◆ **The problem**:
Output the listing below verbatim, without images.

------

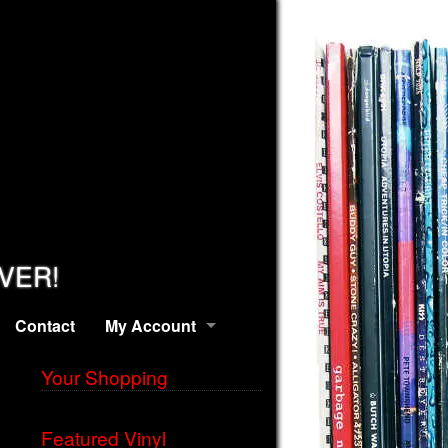
EVER!
Contact
My Account
Your Shopping
Featured Vinyl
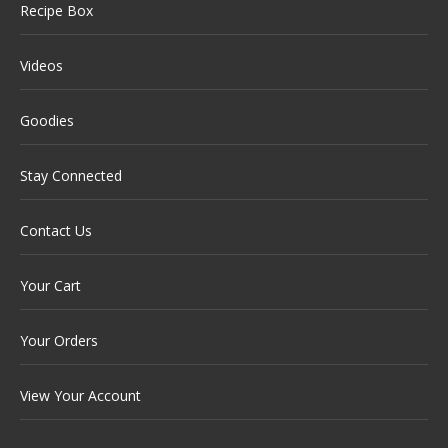
Recipe Box
Videos
Goodies
Stay Connected
Contact Us
Your Cart
Your Orders
View Your Account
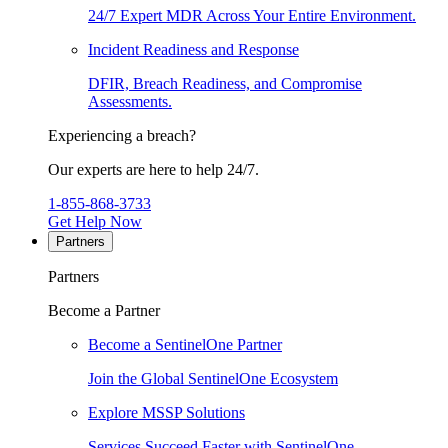
24/7 Expert MDR Across Your Entire Environment.
Incident Readiness and Response
DFIR, Breach Readiness, and Compromise
Assessments.
Experiencing a breach?
Our experts are here to help 24/7.
1-855-868-3733
Get Help Now
Partners
Partners
Become a Partner
Become a SentinelOne Partner
Join the Global SentinelOne Ecosystem
Explore MSSP Solutions
Services Succeed Faster with SentinelOne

------

◆ **Problem solution**:
EVER!
Contact
My Account
Your Shopping
Featured Vinyl
Recipe Box
Videos
Goodies
Stay Connected
Contact Us
Your Cart
Your Orders
View Your Account
24/7 Expert MDR Across Your Entire Environment.
Incident Readiness and Response
DFIR, Breach Readiness, and Compromise
Assessments.
Experiencing a breach?
Our experts are here to help 24/7.
1-855-868-3733
Get Help Now
Partners
Partners
Become a Partner
Become a SentinelOne Partner
Join the Global SentinelOne Ecosystem
Explore MSSP Solutions
Services Succeed Faster with SentinelOne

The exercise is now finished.